**What to work on**
Images are to be omitted, and the rest of the records reproduced exactly.

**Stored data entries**

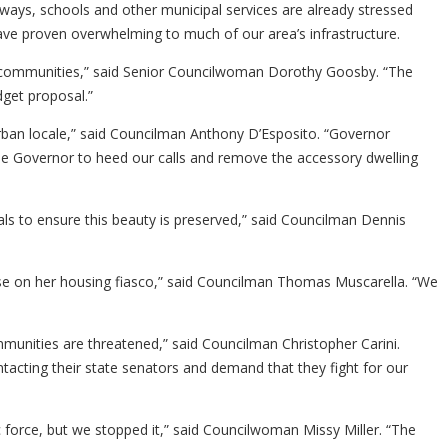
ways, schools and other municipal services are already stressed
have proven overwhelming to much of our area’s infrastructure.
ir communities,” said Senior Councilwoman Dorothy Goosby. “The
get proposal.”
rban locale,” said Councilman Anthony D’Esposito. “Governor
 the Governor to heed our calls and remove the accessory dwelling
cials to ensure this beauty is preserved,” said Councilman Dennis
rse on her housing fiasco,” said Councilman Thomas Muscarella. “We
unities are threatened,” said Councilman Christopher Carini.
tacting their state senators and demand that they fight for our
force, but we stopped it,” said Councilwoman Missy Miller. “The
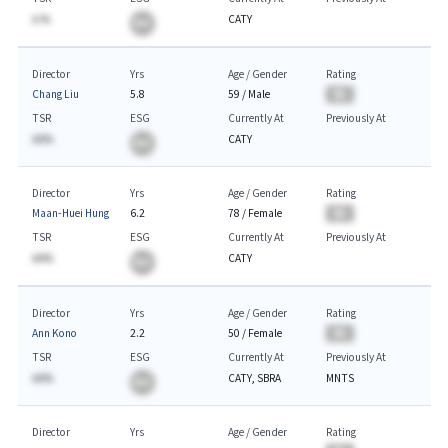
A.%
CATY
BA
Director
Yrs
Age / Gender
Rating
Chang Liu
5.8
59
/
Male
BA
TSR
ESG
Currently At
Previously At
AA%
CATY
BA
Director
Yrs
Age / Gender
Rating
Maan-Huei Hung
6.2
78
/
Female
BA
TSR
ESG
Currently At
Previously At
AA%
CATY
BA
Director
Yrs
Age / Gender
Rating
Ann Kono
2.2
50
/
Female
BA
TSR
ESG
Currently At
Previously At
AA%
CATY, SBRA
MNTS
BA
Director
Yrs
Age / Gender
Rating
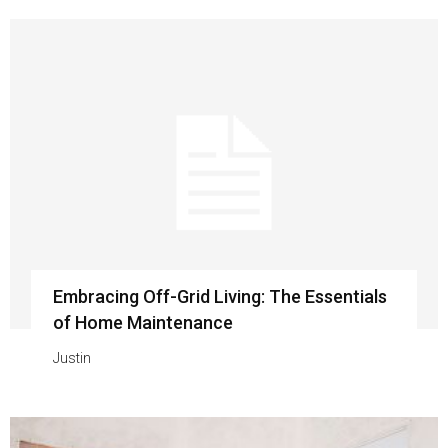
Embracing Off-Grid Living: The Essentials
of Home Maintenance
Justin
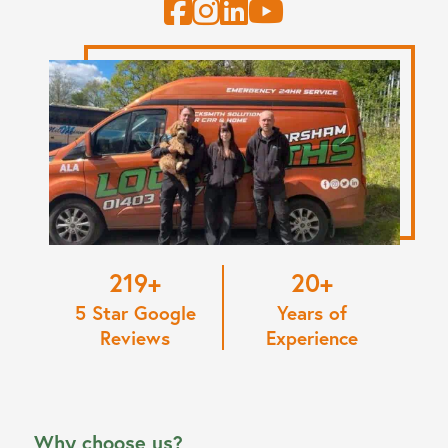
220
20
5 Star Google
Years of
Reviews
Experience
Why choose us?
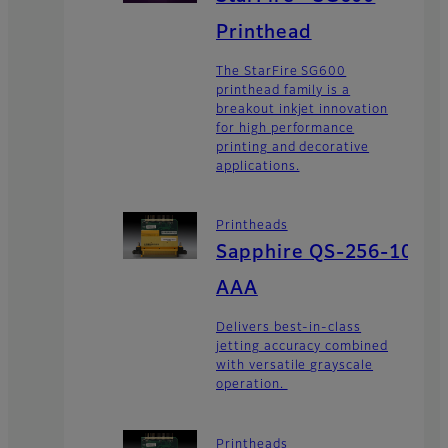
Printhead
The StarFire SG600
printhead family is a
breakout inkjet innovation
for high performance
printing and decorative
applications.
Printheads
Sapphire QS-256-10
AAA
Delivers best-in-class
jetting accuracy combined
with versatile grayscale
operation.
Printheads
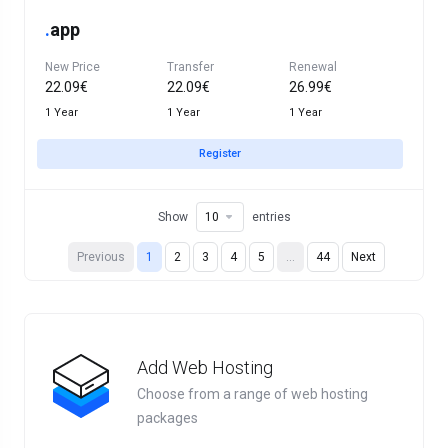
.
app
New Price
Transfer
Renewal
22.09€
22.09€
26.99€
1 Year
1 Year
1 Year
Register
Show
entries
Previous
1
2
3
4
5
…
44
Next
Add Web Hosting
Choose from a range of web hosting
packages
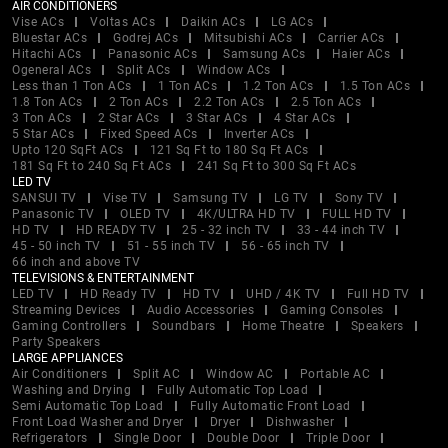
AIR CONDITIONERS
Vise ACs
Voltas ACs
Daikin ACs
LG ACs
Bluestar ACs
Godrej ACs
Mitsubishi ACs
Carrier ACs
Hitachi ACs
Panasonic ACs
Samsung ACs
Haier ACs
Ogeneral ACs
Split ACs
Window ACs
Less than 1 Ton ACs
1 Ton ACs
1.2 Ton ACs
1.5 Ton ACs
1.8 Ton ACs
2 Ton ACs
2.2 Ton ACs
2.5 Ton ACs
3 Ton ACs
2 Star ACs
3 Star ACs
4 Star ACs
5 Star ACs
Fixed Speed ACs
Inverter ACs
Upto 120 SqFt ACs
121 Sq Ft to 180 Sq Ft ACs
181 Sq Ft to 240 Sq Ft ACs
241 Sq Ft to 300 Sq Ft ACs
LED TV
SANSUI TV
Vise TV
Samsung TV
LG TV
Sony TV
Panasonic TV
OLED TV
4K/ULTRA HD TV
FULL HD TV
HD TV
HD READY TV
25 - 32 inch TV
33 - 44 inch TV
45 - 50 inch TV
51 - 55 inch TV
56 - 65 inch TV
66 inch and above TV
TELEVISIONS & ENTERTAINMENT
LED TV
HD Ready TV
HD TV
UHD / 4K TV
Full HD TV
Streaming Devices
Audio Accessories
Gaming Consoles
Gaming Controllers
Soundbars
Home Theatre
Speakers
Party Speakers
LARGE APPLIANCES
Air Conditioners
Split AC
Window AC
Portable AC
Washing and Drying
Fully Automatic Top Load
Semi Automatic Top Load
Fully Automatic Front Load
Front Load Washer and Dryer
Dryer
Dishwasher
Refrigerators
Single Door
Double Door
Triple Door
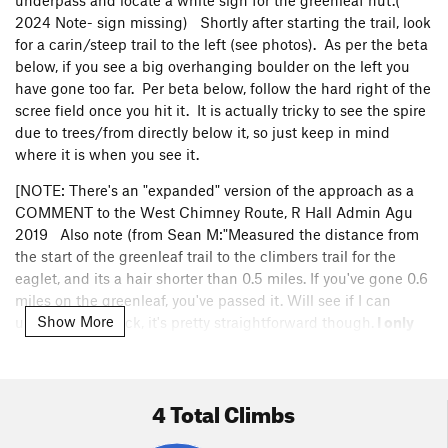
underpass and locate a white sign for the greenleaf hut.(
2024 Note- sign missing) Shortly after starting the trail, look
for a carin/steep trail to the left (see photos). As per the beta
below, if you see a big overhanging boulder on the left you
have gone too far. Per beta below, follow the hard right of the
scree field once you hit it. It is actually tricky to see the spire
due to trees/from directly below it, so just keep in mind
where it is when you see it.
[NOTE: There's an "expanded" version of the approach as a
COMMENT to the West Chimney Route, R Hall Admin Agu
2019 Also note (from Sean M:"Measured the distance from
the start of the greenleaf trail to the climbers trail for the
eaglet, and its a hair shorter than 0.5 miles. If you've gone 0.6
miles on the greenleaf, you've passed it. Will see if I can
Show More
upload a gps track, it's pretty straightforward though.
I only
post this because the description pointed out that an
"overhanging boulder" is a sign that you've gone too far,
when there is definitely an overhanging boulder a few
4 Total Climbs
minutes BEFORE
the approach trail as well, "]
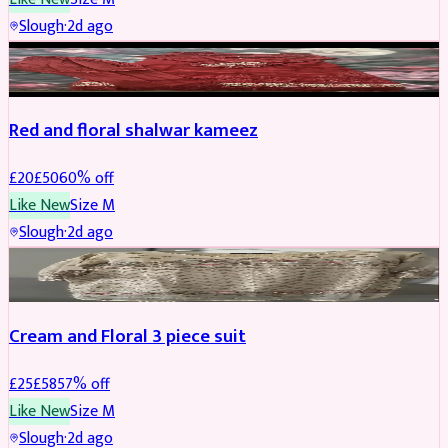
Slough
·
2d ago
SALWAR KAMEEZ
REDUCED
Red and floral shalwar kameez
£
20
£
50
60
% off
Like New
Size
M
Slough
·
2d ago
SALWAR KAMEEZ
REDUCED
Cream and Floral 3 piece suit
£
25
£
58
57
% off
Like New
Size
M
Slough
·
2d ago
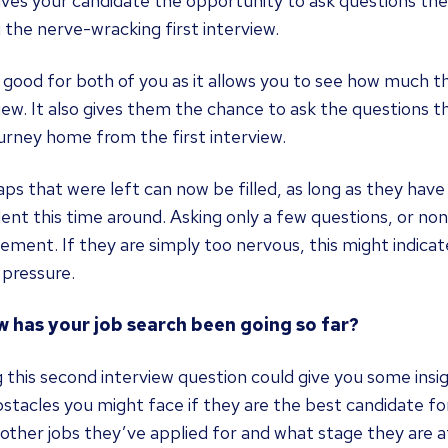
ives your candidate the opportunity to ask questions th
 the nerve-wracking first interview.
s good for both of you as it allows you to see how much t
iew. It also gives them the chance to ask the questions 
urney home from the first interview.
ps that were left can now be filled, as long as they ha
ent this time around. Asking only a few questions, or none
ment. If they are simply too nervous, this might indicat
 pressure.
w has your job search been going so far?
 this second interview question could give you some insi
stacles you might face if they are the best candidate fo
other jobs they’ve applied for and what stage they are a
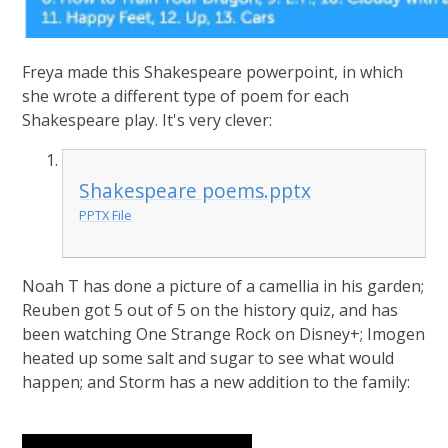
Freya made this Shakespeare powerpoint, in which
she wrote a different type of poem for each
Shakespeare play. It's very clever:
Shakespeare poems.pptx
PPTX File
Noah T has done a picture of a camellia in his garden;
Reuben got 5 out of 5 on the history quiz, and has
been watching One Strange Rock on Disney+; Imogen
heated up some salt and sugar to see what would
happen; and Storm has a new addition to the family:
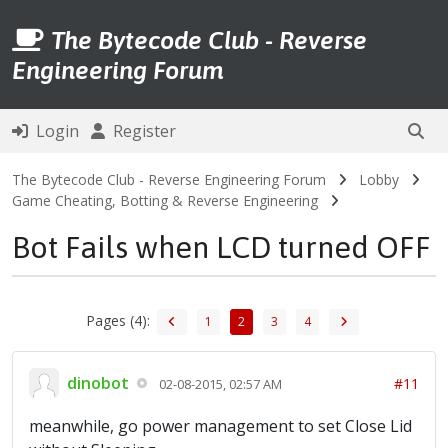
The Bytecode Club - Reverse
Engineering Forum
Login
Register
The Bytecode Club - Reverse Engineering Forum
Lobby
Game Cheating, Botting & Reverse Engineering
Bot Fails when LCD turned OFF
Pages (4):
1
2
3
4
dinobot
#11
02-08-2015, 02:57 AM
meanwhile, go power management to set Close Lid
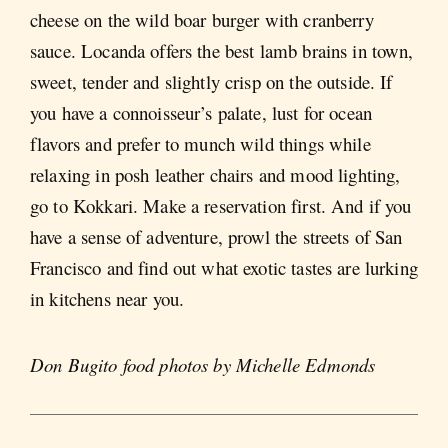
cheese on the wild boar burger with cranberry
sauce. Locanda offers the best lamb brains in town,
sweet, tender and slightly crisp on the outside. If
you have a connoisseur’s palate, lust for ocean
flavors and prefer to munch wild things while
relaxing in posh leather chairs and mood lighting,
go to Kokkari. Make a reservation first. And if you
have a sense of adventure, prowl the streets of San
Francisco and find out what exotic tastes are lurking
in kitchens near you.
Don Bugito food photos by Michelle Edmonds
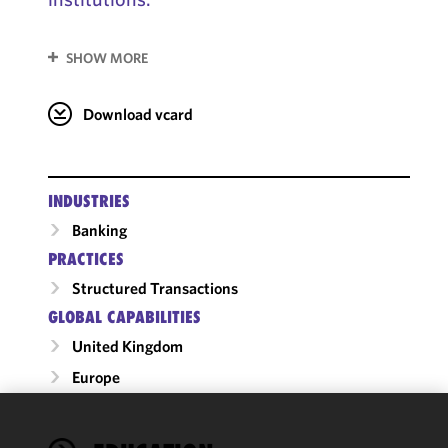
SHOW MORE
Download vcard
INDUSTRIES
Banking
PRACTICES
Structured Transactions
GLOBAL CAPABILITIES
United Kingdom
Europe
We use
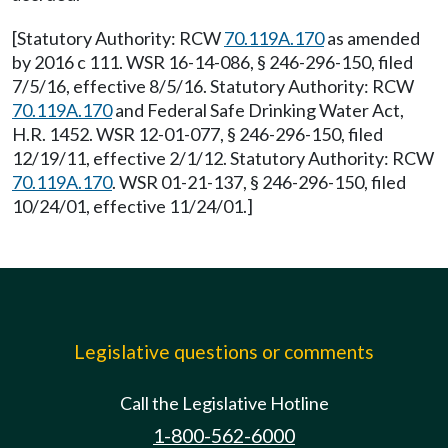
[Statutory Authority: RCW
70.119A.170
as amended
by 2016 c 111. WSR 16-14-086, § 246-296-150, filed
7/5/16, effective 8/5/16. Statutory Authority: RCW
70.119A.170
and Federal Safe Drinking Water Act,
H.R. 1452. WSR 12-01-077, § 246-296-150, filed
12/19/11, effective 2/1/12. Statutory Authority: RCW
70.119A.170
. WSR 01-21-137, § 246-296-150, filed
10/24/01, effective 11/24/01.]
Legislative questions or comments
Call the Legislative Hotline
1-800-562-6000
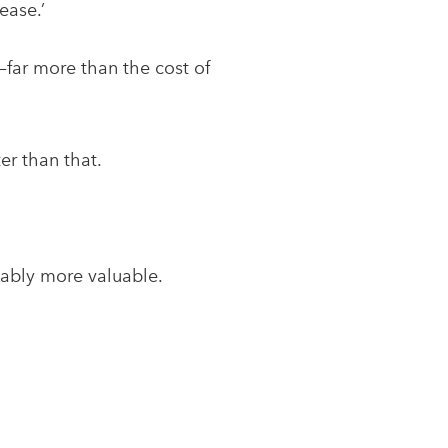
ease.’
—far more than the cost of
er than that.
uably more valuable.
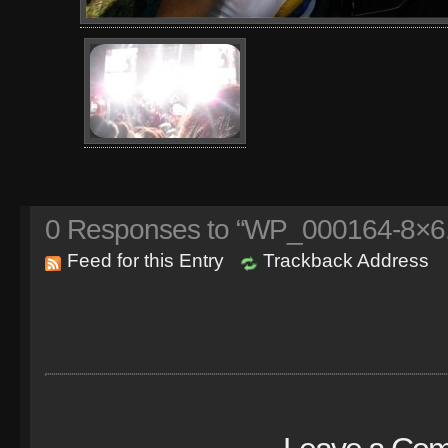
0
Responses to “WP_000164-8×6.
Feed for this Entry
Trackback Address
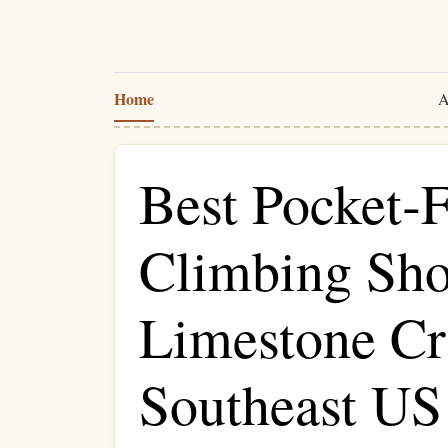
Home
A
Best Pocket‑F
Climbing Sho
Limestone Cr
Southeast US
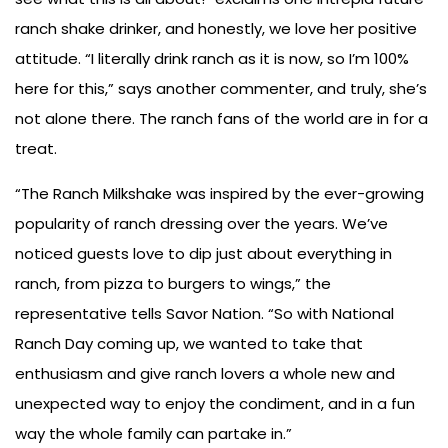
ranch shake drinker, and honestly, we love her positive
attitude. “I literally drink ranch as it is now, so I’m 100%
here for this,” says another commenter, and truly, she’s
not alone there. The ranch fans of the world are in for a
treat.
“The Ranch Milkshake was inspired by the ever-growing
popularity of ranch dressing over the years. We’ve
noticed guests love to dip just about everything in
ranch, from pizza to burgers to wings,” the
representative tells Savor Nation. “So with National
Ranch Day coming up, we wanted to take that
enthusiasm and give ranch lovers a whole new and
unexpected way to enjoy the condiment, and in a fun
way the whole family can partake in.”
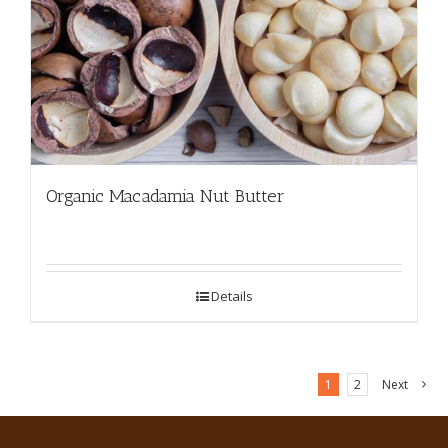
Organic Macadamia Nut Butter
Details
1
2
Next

**Answer below**
ways, schools and other municipal services are already stressed
have proven overwhelming to much of our area’s infrastructure.
ir communities,” said Senior Councilwoman Dorothy Goosby. “The
get proposal.”
rban locale,” said Councilman Anthony D’Esposito. “Governor
 the Governor to heed our calls and remove the accessory dwelling
cials to ensure this beauty is preserved,” said Councilman Dennis
rse on her housing fiasco,” said Councilman Thomas Muscarella. “We
unities are threatened,” said Councilman Christopher Carini.
tacting their state senators and demand that they fight for our
force, but we stopped it,” said Councilwoman Missy Miller. “The
A.%
CATY
BA
Director
Yrs
Age / Gender
Rating
Chang Liu
5.8
59
/
Male
BA
TSR
ESG
Currently At
Previously At
AA%
CATY
BA
Director
Yrs
Age / Gender
Rating
Maan-Huei Hung
6.2
78
/
Female
BA
TSR
ESG
Currently At
Previously At
AA%
CATY
BA
Director
Yrs
Age / Gender
Rating
Ann Kono
2.2
50
/
Female
BA
TSR
ESG
Currently At
Previously At
AA%
CATY, SBRA
MNTS
BA
Director
Yrs
Age / Gender
Rating
Embracing Off-Grid Living: The Essentials
of Home Maintenance
Justin
220
20
5 Star Google
Years of
Reviews
Experience
Why choose us?
Printhead
The StarFire SG600
printhead family is a
breakout inkjet innovation
for high performance
printing and decorative
applications.
Printheads
Sapphire QS-256-10
AAA
Delivers best-in-class
jetting accuracy combined
with versatile grayscale
operation.
Printheads
.
app
New Price
Transfer
Renewal
22.09€
22.09€
26.99€
1 Year
1 Year
1 Year
Register
Show
entries
Previous
1
2
3
4
5
…
44
Next
Add Web Hosting
Choose from a range of web hosting
packages
AIR CONDITIONERS
Vise ACs
Voltas ACs
Daikin ACs
LG ACs
Bluestar ACs
Godrej ACs
Mitsubishi ACs
Carrier ACs
Hitachi ACs
Panasonic ACs
Samsung ACs
Haier ACs
Ogeneral ACs
Split ACs
Window ACs
Less than 1 Ton ACs
1 Ton ACs
1.2 Ton ACs
1.5 Ton ACs
1.8 Ton ACs
2 Ton ACs
2.2 Ton ACs
2.5 Ton ACs
3 Ton ACs
2 Star ACs
3 Star ACs
4 Star ACs
5 Star ACs
Fixed Speed ACs
Inverter ACs
Upto 120 SqFt ACs
121 Sq Ft to 180 Sq Ft ACs
181 Sq Ft to 240 Sq Ft ACs
241 Sq Ft to 300 Sq Ft ACs
LED TV
SANSUI TV
Vise TV
Samsung TV
LG TV
Sony TV
Panasonic TV
OLED TV
4K/ULTRA HD TV
FULL HD TV
HD TV
HD READY TV
25 - 32 inch TV
33 - 44 inch TV
45 - 50 inch TV
51 - 55 inch TV
56 - 65 inch TV
66 inch and above TV
TELEVISIONS & ENTERTAINMENT
LED TV
HD Ready TV
HD TV
UHD / 4K TV
Full HD TV
Streaming Devices
Audio Accessories
Gaming Consoles
Gaming Controllers
Soundbars
Home Theatre
Speakers
Party Speakers
LARGE APPLIANCES
Air Conditioners
Split AC
Window AC
Portable AC
Washing and Drying
Fully Automatic Top Load
Semi Automatic Top Load
Fully Automatic Front Load
Front Load Washer and Dryer
Dryer
Dishwasher
Refrigerators
Single Door
Double Door
Triple Door
underpass and locate a white sign for the greenleaf hut.(
2024 Note- sign missing) Shortly after starting the trail, look
for a carin/steep trail to the left (see photos). As per the beta
below, if you see a big overhanging boulder on the left you
have gone too far. Per beta below, follow the hard right of the
scree field once you hit it. It is actually tricky to see the spire
due to trees/from directly below it, so just keep in mind
where it is when you see it.
[NOTE: There's an "expanded" version of the approach as a
COMMENT to the West Chimney Route, R Hall Admin Agu
2019 Also note (from Sean M:"Measured the distance from
the start of the greenleaf trail to the climbers trail for the
eaglet, and its a hair shorter than 0.5 miles. If you've gone 0.6
miles on the greenleaf, you've passed it. Will see if I can
Show More
upload a gps track, it's pretty straightforward though.
I only
post this because the description pointed out that an
"overhanging boulder" is a sign that you've gone too far,
when there is definitely an overhanging boulder a few
4 Total Climbs
minutes BEFORE
the approach trail as well, "]
Slough
·
2d ago
SALWAR KAMEEZ
REDUCED
Red and floral shalwar kameez
£
20
£
50
60
% off
Like New
Size
M
Slough
·
2d ago
SALWAR KAMEEZ
REDUCED
Cream and Floral 3 piece suit
£
25
£
58
57
% off
Like New
Size
M
Slough
·
2d ago
ives your candidate the opportunity to ask questions th
 the nerve-wracking first interview.
s good for both of you as it allows you to see how much t
iew. It also gives them the chance to ask the questions 
urney home from the first interview.
ps that were left can now be filled, as long as they ha
ent this time around. Asking only a few questions, or none
ment. If they are simply too nervous, this might indicat
 pressure.
w has your job search been going so far?
 this second interview question could give you some insi
stacles you might face if they are the best candidate fo
other jobs they’ve applied for and what stage they are a
Freya made this Shakespeare powerpoint, in which
she wrote a different type of poem for each
Shakespeare play. It's very clever:
Shakespeare poems.pptx
PPTX File
Noah T has done a picture of a camellia in his garden;
Reuben got 5 out of 5 on the history quiz, and has
been watching One Strange Rock on Disney+; Imogen
heated up some salt and sugar to see what would
happen; and Storm has a new addition to the family:
The Bytecode Club - Reverse
Engineering Forum
Login
Register
The Bytecode Club - Reverse Engineering Forum
Lobby
Game Cheating, Botting & Reverse Engineering
Bot Fails when LCD turned OFF
Pages (4):
1
2
3
4
dinobot
#11
02-08-2015, 02:57 AM
meanwhile, go power management to set Close Lid
cheese on the wild boar burger with cranberry
sauce. Locanda offers the best lamb brains in town,
sweet, tender and slightly crisp on the outside. If
you have a connoisseur’s palate, lust for ocean
flavors and prefer to munch wild things while
relaxing in posh leather chairs and mood lighting,
go to Kokkari. Make a reservation first. And if you
have a sense of adventure, prowl the streets of San
Francisco and find out what exotic tastes are lurking
in kitchens near you.
Don Bugito food photos by Michelle Edmonds
SHOW MORE
Download vcard
INDUSTRIES
Banking
PRACTICES
Structured Transactions
GLOBAL CAPABILITIES
United Kingdom
Europe
We use
[Statutory Authority: RCW
70.119A.170
as amended
by 2016 c 111. WSR 16-14-086, § 246-296-150, filed
7/5/16, effective 8/5/16. Statutory Authority: RCW
70.119A.170
and Federal Safe Drinking Water Act,
H.R. 1452. WSR 12-01-077, § 246-296-150, filed
12/19/11, effective 2/1/12. Statutory Authority: RCW
70.119A.170
. WSR 01-21-137, § 246-296-150, filed
10/24/01, effective 11/24/01.]
Legislative questions or comments
Call the Legislative Hotline
1-800-562-6000
ease.’
—far more than the cost of
er than that.
uably more valuable.
0
Responses to “WP_000164-8×6.
Feed for this Entry
Trackback Address
Home
A
Best Pocket‑F
Climbing Sho
Limestone Cr
Southeast US
ranch shake drinker, and honestly, we love her positive
attitude. “I literally drink ranch as it is now, so I’m 100%
here for this,” says another commenter, and truly, she’s
not alone there. The ranch fans of the world are in for a
treat.
“The Ranch Milkshake was inspired by the ever-growing
popularity of ranch dressing over the years. We’ve
noticed guests love to dip just about everything in
ranch, from pizza to burgers to wings,” the
representative tells Savor Nation. “So with National
Ranch Day coming up, we wanted to take that
enthusiasm and give ranch lovers a whole new and
unexpected way to enjoy the condiment, and in a fun
way the whole family can partake in.”
Organic Macadamia Nut Butter
Details
1
2
Next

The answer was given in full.